Wage policy. Referring to its previous comments concerning the establishment of a National Pay Commission to evaluate the existing wage policy and introduce a new wage policy, the Committee notes the Government’s indication that this Commission will only consider wages of public sector employees. Noting that no significant progress has been made by the National Pay Commission, the Committee again requests the Government to provide information on any progress made in evaluating the wage policy and designing a new wage policy applicable to the public sector. It again requests the Government to take steps, in collaboration with employers’ and workers’ organizations, to ensure that the new wage policy implements the principle of equal remuneration for men and women for work of equal value, through the use of objective job evaluation methods. It further requests the Government to provide information on the elaboration of any new wage policy applicable to the private sector.

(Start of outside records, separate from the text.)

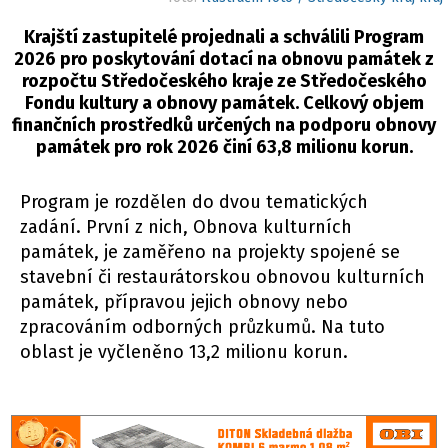
Krajští zastupitelé projednali a schválili Program
2026 pro poskytování dotací na obnovu památek z
rozpočtu Středočeského kraje ze Středočeského
Fondu kultury a obnovy památek. Celkový objem
finančních prostředků určených na podporu obnovy
památek pro rok 2026 činí 63,8 milionu korun.
Program je rozdělen do dvou tematických
zadání. První z nich, Obnova kulturních
památek, je zaměřeno na projekty spojené se
stavební či restaurátorskou obnovou kulturních
památek, přípravou jejich obnovy nebo
zpracováním odborných průzkumů. Na tuto
oblast je vyčleněno 13,2 milionu korun.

Article 3. Objective job evaluation. The Committee previously welcomed the inclusion in the National Action Plan for the Protection and Promotion of Human Rights 2011–16 of “equal pay for work of equal value” as an explicit objective to be achieved through the conduct of a study on introducing a job evaluation system to serve as a basis for developing and establishing such an evaluation system. It notes the Government’s statement that the study was not completed as the Ministry of Labour is lacking technical knowledge. It notes that the Government is requesting ILO technical assistance in this regard. While noting that the National Action Plan for the Protection and Promotion of Human Rights 2017–21 does not make reference to the principle of the Convention anymore, the Committee requests the Government to take the necessary steps to develop and promote practical approaches and methods for objective job evaluation using objective criteria free from gender bias, such as qualifications and skills, effort, responsibilities and conditions of work. It requests the Government to provide information on any progress made in this regard.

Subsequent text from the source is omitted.